#### INFORMATION PROVIDED
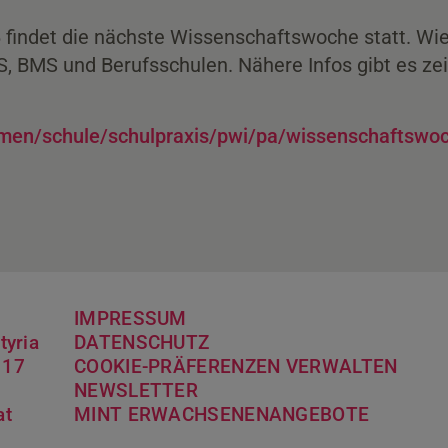
 findet die nächste Wissenschaftswoche statt. W
, BMS und Berufsschulen. Nähere Infos gibt es zei
en/schule/schulpraxis/pwi/pa/wissenschaftswoc
IMPRESSUM
tyria
DATENSCHUTZ
 17
COOKIE-PRÄFERENZEN VERWALTEN
NEWSLETTER
at
MINT ERWACH­SENENANGEBOTE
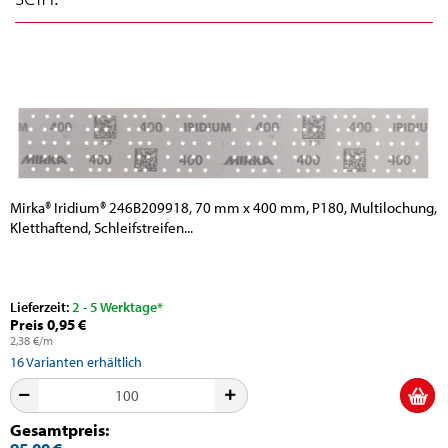
Mirka® Iridium® 246B209918, 70 mm x 400 mm, P180, Multilochung,
Kletthaftend, Schleifstreifen...
Lieferzeit:
2 - 5 Werktage*
Preis 0,95 €
2,38 €/m
16
Varianten erhältlich
Gesamtpreis:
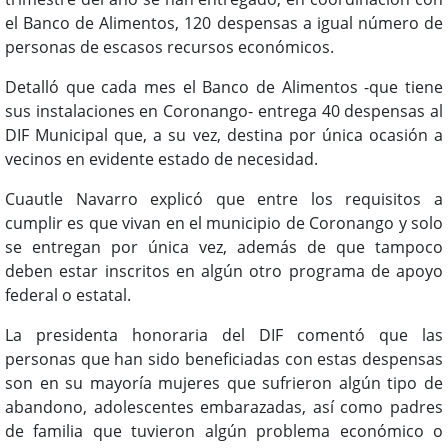
el Banco de Alimentos, 120 despensas a igual número de
personas de escasos recursos económicos.
Detalló que cada mes el Banco de Alimentos -que tiene
sus instalaciones en Coronango- entrega 40 despensas al
DIF Municipal que, a su vez, destina por única ocasión a
vecinos en evidente estado de necesidad.
Cuautle Navarro explicó que entre los requisitos a
cumplir es que vivan en el municipio de Coronango y solo
se entregan por única vez, además de que tampoco
deben estar inscritos en algún otro programa de apoyo
federal o estatal.
La presidenta honoraria del DIF comentó que las
personas que han sido beneficiadas con estas despensas
son en su mayoría mujeres que sufrieron algún tipo de
abandono, adolescentes embarazadas, así como padres
de familia que tuvieron algún problema económico o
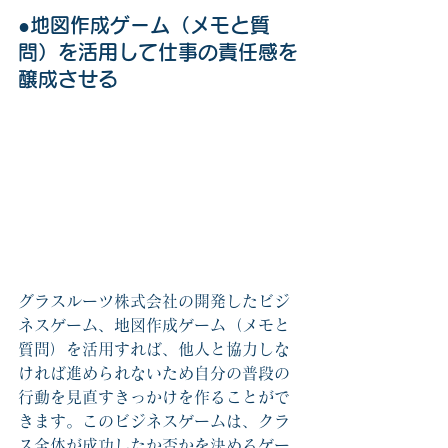
●地図作成ゲーム（メモと質
問）を活用して仕事の責任感を
醸成させる
グラスルーツ株式会社の開発したビジ
ネスゲーム、地図作成ゲーム（メモと
質問）を活用すれば、他人と協力しな
ければ進められないため自分の普段の
行動を見直すきっかけを作ることがで
きます。このビジネスゲームは、クラ
ス全体が成功したか否かを決めるゲー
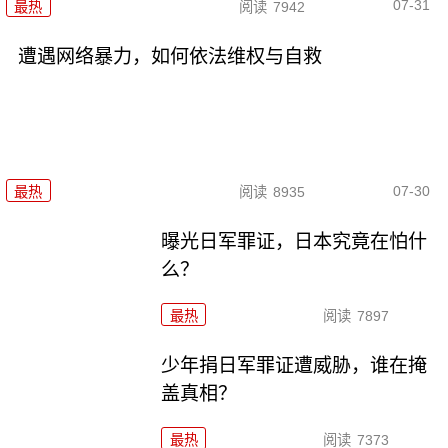
07-31
最热
阅读
7942
遭遇网络暴力，如何依法维权与自救
07-30
最热
阅读
8935
曝光日军罪证，日本究竟在怕什
么？
最热
阅读
7897
少年捐日军罪证遭威胁，谁在掩
盖真相？
最热
阅读
7373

#### YOUR ASSIGNMENT
Output exactly the stretch of the listing that begins at the line containing "gibt es zei" and ends at the line containing "el Banco de Alimentos, 120", both kept. Omit pictures and everything else.

#### SOLUTION TO THIS TASK
, BMS und Berufsschulen. Nähere Infos gibt es zei
en/schule/schulpraxis/pwi/pa/wissenschaftswoc
IMPRESSUM
tyria
DATENSCHUTZ
 17
COOKIE-PRÄFERENZEN VERWALTEN
NEWSLETTER
at
MINT ERWACH­SENENANGEBOTE
Mirka® Iridium® 246B209918, 70 mm x 400 mm, P180, Multilochung,
Kletthaftend, Schleifstreifen...
Lieferzeit:
2 - 5 Werktage*
Preis 0,95 €
2,38 €/m
16
Varianten erhältlich
Gesamtpreis:
el Banco de Alimentos, 120 despensas a igual número de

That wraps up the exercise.